The pre-combination equity holders of Revolution Medicines will hold the relative majority of voting rights in the combined entity;

 

   

The pre-combination equity holders of Revolution Medicines will have the right to appoint the majority of the directors on the combined entity board of directors;

 

   

Senior management of Revolution Medicines will comprise the senior management of the combined entity;

 

   

Operations of Revolution Medicines will comprise the ongoing operations of the combined entity; and

 

   

Upon completion of the mergers, the primary assets acquired of EQRx at the effective date are expected to be primarily cash and marketable securities.

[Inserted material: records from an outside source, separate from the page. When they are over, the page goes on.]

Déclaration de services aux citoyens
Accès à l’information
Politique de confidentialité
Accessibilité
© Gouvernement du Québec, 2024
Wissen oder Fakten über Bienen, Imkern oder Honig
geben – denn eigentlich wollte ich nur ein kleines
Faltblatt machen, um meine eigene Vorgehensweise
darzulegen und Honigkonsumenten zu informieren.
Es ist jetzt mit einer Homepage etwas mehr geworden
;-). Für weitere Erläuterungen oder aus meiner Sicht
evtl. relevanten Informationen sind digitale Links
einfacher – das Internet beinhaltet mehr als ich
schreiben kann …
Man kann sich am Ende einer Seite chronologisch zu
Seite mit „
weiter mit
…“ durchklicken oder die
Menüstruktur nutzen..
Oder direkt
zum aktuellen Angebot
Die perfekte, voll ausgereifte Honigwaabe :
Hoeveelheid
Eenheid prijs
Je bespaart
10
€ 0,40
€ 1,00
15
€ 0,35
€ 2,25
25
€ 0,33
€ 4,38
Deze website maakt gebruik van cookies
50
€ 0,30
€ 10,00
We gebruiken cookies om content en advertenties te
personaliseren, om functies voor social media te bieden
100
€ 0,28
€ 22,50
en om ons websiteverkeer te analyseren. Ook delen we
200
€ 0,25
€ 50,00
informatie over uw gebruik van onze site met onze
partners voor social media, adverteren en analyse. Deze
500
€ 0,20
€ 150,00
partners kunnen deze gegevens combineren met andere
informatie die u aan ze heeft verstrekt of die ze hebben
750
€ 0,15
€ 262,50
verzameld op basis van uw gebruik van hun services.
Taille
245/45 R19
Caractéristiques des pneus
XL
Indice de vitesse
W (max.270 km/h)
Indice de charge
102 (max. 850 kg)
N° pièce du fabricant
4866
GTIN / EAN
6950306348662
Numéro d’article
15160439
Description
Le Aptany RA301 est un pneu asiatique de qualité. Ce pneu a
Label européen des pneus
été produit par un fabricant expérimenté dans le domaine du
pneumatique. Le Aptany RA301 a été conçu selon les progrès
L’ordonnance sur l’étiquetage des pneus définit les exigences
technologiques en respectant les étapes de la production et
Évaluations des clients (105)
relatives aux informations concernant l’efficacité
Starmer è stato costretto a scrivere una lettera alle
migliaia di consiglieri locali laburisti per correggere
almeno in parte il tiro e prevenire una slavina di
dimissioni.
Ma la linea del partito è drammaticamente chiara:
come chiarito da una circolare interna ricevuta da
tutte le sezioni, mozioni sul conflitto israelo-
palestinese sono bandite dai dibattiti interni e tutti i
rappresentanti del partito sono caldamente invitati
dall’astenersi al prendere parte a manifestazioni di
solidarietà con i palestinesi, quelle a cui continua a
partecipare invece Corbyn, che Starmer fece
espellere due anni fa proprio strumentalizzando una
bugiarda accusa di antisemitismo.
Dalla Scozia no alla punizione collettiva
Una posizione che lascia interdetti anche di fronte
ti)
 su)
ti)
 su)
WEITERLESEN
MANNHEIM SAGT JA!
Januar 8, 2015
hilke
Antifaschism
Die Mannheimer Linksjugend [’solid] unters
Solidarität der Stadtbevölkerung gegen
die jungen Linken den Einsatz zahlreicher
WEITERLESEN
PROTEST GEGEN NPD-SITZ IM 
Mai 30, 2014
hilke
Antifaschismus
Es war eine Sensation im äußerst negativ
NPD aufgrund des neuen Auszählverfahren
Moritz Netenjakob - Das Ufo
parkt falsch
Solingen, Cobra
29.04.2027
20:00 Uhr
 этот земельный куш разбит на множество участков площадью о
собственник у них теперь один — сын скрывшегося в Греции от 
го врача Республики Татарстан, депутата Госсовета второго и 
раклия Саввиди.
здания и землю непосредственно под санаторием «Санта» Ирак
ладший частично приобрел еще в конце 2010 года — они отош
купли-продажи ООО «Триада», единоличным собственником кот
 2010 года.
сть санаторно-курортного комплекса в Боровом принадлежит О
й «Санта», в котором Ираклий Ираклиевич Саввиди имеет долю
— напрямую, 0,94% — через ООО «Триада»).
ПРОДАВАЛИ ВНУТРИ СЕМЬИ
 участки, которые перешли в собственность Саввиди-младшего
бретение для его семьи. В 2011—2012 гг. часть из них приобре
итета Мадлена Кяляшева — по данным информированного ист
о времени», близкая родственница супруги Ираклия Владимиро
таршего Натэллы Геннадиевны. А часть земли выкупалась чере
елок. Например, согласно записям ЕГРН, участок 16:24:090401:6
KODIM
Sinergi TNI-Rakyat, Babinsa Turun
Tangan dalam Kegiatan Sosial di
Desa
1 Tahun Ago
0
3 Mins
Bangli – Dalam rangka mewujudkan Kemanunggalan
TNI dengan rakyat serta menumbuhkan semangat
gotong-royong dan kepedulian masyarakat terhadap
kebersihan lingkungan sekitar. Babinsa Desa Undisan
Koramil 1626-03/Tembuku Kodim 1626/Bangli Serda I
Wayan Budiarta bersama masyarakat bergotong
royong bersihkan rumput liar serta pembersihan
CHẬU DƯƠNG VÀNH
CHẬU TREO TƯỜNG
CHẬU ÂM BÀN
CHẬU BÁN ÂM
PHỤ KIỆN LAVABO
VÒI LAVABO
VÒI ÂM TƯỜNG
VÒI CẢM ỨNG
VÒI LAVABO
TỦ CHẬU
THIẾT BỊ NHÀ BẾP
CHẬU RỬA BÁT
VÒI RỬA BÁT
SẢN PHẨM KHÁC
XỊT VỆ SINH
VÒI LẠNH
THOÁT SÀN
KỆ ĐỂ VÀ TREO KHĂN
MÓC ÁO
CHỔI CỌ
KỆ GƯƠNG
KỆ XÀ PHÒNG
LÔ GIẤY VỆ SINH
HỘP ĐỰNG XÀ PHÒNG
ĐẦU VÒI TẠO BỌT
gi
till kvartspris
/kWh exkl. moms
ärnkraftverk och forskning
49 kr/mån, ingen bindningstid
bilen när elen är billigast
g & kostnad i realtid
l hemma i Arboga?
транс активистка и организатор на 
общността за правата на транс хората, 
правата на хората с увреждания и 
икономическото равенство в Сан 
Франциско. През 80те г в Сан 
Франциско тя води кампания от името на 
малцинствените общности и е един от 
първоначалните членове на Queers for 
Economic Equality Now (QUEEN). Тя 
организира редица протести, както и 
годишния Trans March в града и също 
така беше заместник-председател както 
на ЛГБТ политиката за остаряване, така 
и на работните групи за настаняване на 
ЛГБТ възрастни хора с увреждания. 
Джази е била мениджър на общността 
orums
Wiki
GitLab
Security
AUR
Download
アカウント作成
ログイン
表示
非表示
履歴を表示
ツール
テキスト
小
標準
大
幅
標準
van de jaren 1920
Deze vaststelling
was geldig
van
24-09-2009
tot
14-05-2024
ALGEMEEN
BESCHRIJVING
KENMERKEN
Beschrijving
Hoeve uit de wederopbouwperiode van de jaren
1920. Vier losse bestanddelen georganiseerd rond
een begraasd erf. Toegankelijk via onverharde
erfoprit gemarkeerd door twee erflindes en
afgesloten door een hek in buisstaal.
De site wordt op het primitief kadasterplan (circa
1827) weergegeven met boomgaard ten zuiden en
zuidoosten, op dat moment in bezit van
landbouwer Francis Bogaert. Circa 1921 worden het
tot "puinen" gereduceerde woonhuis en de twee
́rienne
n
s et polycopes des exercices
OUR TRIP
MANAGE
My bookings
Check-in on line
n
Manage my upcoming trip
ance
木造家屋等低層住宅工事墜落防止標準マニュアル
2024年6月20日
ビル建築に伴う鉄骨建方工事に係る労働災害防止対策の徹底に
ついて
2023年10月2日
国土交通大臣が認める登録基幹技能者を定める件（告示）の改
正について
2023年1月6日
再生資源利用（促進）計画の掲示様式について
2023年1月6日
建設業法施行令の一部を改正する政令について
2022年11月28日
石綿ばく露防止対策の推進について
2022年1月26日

Under the asset acquisition method of accounting, identifiable assets acquired and liabilities assumed of EQRx are allocated and recorded by Revolution Medicines on a fair value basis to the net assets acquired on the acquisition date. Any excess fair value of net assets of EQRx over the cost of the acquisition following determination of the actual purchase consideration will be allocated to EQRx’s qualifying assets under ASC 805 and any excess fair value of net assets beyond what is allocable to qualifying assets under ASC 805 will be recorded to equity, as a capital-raising transaction. Because EQRx is expected to have wound down its research and development activities and its operations by the time of the completion of the mergers, the net assets being acquired will be primarily comprised of cash and cash equivalents and marketable securities.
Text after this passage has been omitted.